[Supplied data — start]

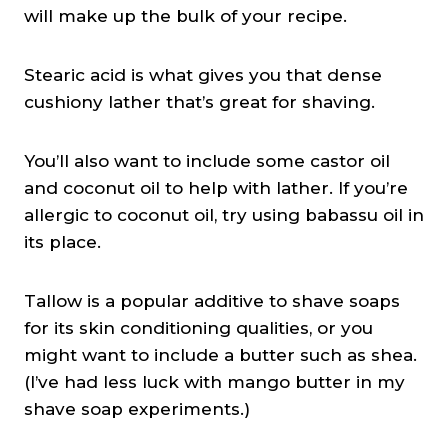
will make up the bulk of your recipe.
Stearic acid is what gives you that dense
cushiony lather that’s great for shaving.
You’ll also want to include some castor oil
and coconut oil to help with lather. If you’re
allergic to coconut oil, try using babassu oil in
its place.
Tallow is a popular additive to shave soaps
for its skin conditioning qualities, or you
might want to include a butter such as shea.
(I’ve had less luck with mango butter in my
shave soap experiments.)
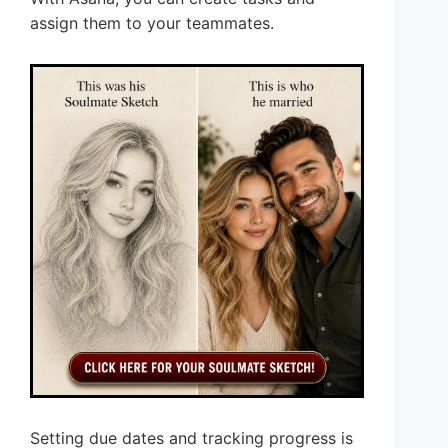
assign them to your teammates.
Setting due dates and tracking progress is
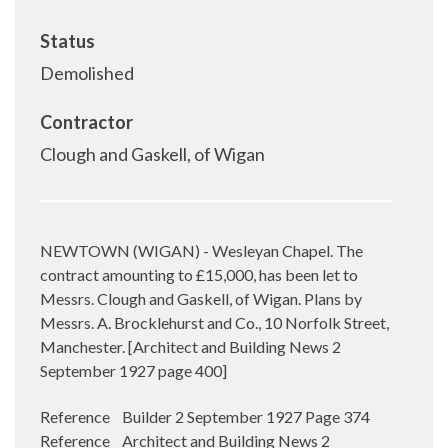
Status
Demolished
Contractor
Clough and Gaskell, of Wigan
NEWTOWN (WIGAN) - Wesleyan Chapel. The
contract amounting to £15,000, has been let to
Messrs.
Clough and Gaskell, of Wigan. Plans by
Messrs. A. Brocklehurst and Co., 10 Norfolk Street,
Manchester. [
Architect and Building News 2
September 1927 page 400]
Reference Builder 2 September 1927 Page 374
Reference Architect and Building News 2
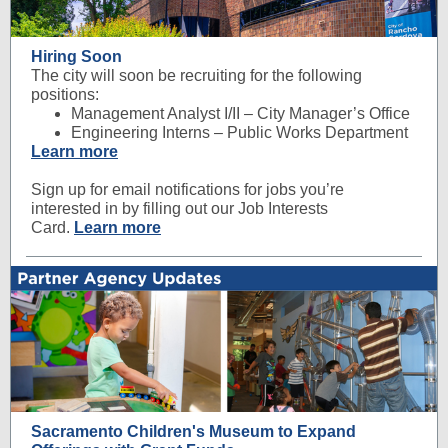
Hiring Soon
The city will soon be recruiting for the following
positions:
Management Analyst I/II – City Manager’s Office
Engineering Interns – Public Works Department
Learn more
Sign up for email notifications for jobs you’re
interested in by filling out our Job Interests
Card.
Learn more
Sacramento Children's Museum to Expand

[Supplied data — finish]

What the task asks :: From the line containing "Clough and Gaskell, of Wigan. Plans by" to the last line of the listing above, transcribe each line exactly, skipping the pictures.

Result of this exercise ::
Clough and Gaskell, of Wigan. Plans by
Messrs. A. Brocklehurst and Co., 10 Norfolk Street,
Manchester. [
Architect and Building News 2
September 1927 page 400]
Reference Builder 2 September 1927 Page 374
Reference Architect and Building News 2
Hiring Soon
The city will soon be recruiting for the following
positions:
Management Analyst I/II – City Manager’s Office
Engineering Interns – Public Works Department
Learn more
Sign up for email notifications for jobs you’re
interested in by filling out our Job Interests
Card.
Learn more
Sacramento Children's Museum to Expand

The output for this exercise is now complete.